- Raw data
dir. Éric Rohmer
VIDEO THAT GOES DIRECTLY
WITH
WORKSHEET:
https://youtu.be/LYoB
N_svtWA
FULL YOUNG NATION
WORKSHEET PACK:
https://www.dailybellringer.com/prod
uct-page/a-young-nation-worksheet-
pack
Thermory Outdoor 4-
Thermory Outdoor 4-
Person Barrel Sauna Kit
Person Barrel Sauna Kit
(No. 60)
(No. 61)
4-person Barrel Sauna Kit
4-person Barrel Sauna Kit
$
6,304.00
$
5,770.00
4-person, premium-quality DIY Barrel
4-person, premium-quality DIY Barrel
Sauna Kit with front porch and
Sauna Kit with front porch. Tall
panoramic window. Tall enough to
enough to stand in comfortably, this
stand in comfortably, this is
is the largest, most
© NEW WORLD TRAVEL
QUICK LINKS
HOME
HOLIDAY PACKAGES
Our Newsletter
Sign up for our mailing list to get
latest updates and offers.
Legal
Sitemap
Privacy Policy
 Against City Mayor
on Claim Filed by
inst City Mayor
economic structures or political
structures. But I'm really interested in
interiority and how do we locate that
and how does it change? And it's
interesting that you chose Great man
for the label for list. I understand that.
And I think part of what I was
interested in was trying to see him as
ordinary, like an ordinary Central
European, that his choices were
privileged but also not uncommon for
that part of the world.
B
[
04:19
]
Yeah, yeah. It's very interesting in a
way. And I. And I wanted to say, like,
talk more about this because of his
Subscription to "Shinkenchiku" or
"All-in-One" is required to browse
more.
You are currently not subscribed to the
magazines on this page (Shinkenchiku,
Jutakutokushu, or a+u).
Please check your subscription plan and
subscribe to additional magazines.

...

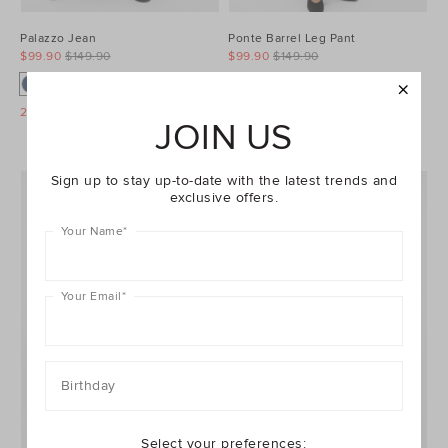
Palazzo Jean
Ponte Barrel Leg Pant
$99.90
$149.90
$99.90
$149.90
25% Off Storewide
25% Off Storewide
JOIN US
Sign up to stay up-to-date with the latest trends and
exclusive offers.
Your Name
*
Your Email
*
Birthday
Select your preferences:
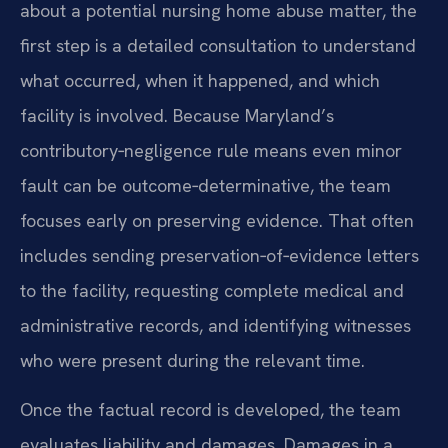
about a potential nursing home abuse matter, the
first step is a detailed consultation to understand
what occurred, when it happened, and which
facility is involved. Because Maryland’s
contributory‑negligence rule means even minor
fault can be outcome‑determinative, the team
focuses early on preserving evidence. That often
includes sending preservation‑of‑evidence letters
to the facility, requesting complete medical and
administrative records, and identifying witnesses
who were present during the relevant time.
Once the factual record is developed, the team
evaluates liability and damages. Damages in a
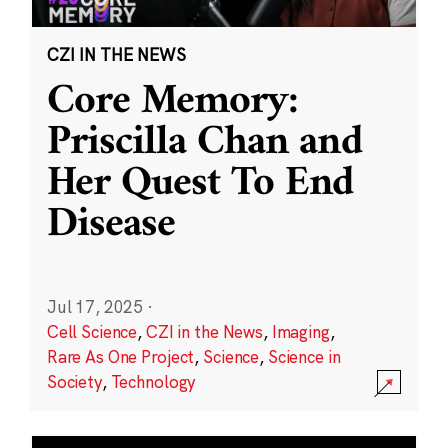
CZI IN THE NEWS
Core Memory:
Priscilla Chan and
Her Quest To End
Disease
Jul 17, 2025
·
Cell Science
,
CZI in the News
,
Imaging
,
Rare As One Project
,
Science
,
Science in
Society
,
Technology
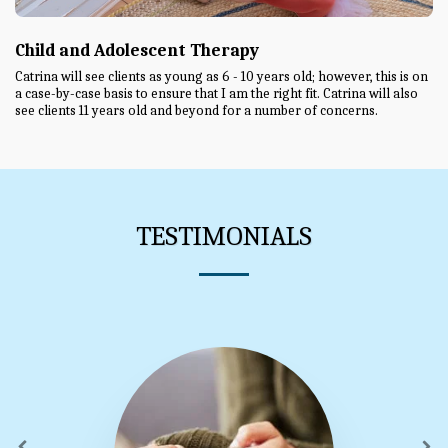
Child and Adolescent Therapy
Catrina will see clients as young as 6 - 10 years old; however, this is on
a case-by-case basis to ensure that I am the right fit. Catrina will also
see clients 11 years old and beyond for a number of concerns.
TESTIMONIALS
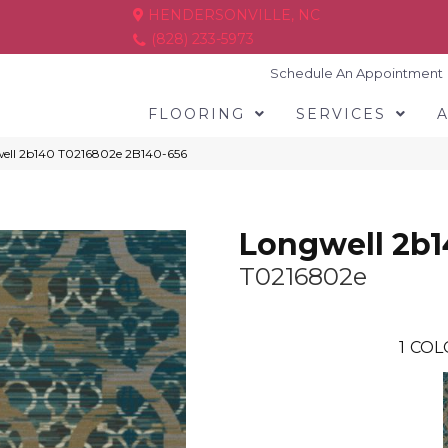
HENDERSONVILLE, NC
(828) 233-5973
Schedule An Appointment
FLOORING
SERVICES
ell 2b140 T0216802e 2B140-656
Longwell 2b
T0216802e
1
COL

--

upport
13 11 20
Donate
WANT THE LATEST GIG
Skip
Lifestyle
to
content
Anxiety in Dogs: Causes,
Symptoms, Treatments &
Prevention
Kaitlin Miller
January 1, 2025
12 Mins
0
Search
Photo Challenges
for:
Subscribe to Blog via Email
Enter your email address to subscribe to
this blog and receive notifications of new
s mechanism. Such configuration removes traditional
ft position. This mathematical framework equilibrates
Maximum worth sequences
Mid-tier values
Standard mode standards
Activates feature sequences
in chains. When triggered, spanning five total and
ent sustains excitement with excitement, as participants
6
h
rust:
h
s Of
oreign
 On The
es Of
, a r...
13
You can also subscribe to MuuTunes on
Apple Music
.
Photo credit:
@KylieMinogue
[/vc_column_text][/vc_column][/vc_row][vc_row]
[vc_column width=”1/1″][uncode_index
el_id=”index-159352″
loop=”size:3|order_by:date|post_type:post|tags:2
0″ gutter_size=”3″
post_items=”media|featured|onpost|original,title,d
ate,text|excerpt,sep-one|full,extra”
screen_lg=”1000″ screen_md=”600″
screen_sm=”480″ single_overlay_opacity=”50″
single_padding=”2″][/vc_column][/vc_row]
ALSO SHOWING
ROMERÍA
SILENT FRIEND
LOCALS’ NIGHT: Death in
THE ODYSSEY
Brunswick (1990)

- Your goal
Above are the records; from them, give again exactly the lines from the one containing "enough to stand in comfortably, this" to the one containing "subscribe to additional magazines.", both lines included, and nothing more.

- Exercise solution
enough to stand in comfortably, this
stand in comfortably, this is
is the largest, most
© NEW WORLD TRAVEL
QUICK LINKS
HOME
HOLIDAY PACKAGES
Our Newsletter
Sign up for our mailing list to get
latest updates and offers.
Legal
Sitemap
Privacy Policy
 Against City Mayor
on Claim Filed by
inst City Mayor
economic structures or political
structures. But I'm really interested in
interiority and how do we locate that
and how does it change? And it's
interesting that you chose Great man
for the label for list. I understand that.
And I think part of what I was
interested in was trying to see him as
ordinary, like an ordinary Central
European, that his choices were
privileged but also not uncommon for
that part of the world.
B
[
04:19
]
Yeah, yeah. It's very interesting in a
way. And I. And I wanted to say, like,
talk more about this because of his
Subscription to "Shinkenchiku" or
"All-in-One" is required to browse
more.
You are currently not subscribed to the
magazines on this page (Shinkenchiku,
Jutakutokushu, or a+u).
Please check your subscription plan and
subscribe to additional magazines.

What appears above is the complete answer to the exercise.